Yesterday at IT Tage 2017, I had an introductory-level talk on deep learning.

After giving an overview of concepts and frameworks, I zoomed in on the task of image classification using Keras, Tensorflow and PyTorch, not aiming for high classification accuracy but wanting to convey the different “look and feel” of these frameworks.

(By sheer chance, the use case chosen happened to be about telling apart different types of endurance sports ;-))

Here are the slides, and here are the Jupyter notebooks.

Thanks to everyone who attended & thanks for reading!

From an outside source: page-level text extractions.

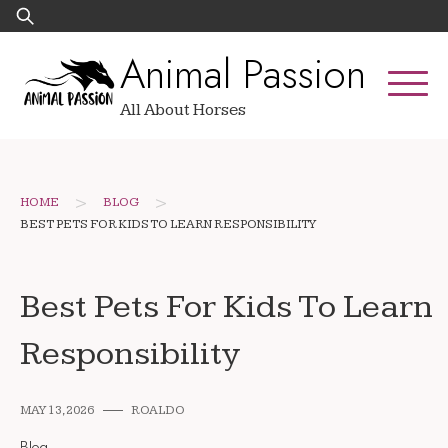
Skip
Search
to
for:
Animal Passion
content
All About Horses
>
>
HOME
BLOG
BEST PETS FOR KIDS TO LEARN RESPONSIBILITY
Best Pets For Kids To Learn
Responsibility
MAY 13, 2026
ROALDO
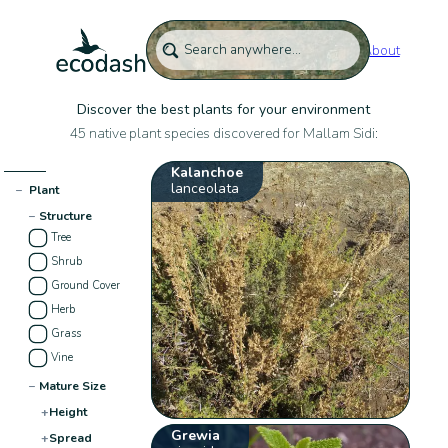
About
Discover the best plants for your environment
45 native plant species discovered for Mallam Sidi:
Kalanchoe
lanceolata
−
Plant
−
Structure
Tree
Shrub
Ground Cover
Herb
Grass
Vine
−
Mature Size
+
Height
Grewia
+
Spread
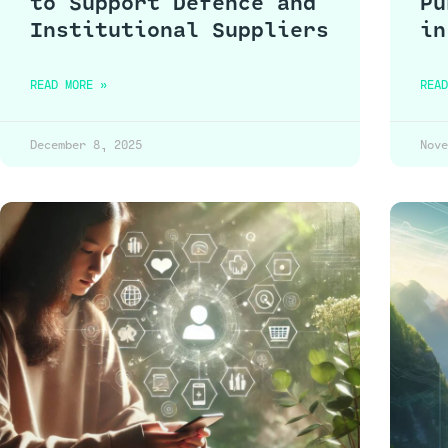
to Support Defence and
Pu
Institutional Suppliers
in
READ MORE »
READ
December 8, 2025
Nove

Deep Learning, deeplearning4j and Outlier Detection: Talks at Trivadis Tech Event

Last weekend, another edition of Trivadis Tech Event took place. As usual, it was great fun and a great source of inspiration.
I had the occasion to talk about deep learning twice: One talk was an intro to DL4J (deeplearning4j), zooming in on a few aspects I’ve found especially nice and useful while trying to provide a general introduction to deep learning at the same time. The audience was great, and the framework really is fun to work with, so this was a totally pleasant experience! Here are the slides, and here’s the example code.

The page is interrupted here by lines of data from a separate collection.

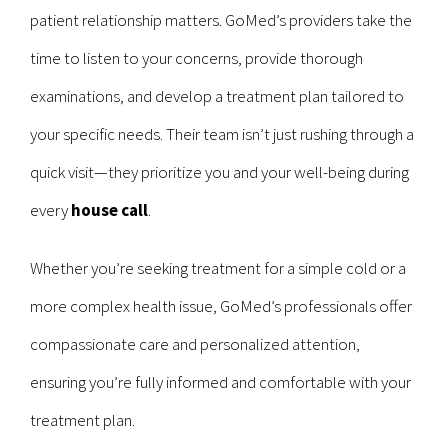
patient relationship matters. GoMed’s providers take the
time to listen to your concerns, provide thorough
examinations, and develop a treatment plan tailored to
your specific needs. Their team isn’t just rushing through a
quick visit—they prioritize you and your well-being during
every
house call
.
Whether you’re seeking treatment for a simple cold or a
more complex health issue, GoMed’s professionals offer
compassionate care and personalized attention,
ensuring you’re fully informed and comfortable with your
treatment plan.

The second talk was a joint session with my colleague Olaf on outlier / anomaly detection. We covered both ML and DL algorithms. For DL, I focused on variational autoencoders, the special challenge being to successfully apply the algorithm to datasets other than MNIST… and especially, datasets with a mix of categorical and continuous variables of different scale. As I say in the habitual “conclusion” slide, I don’t think I’ve arrived at a conclusion yet… any comments / suggestions are very welcome! Here’s the VAE presentation on RPubs, and here on github.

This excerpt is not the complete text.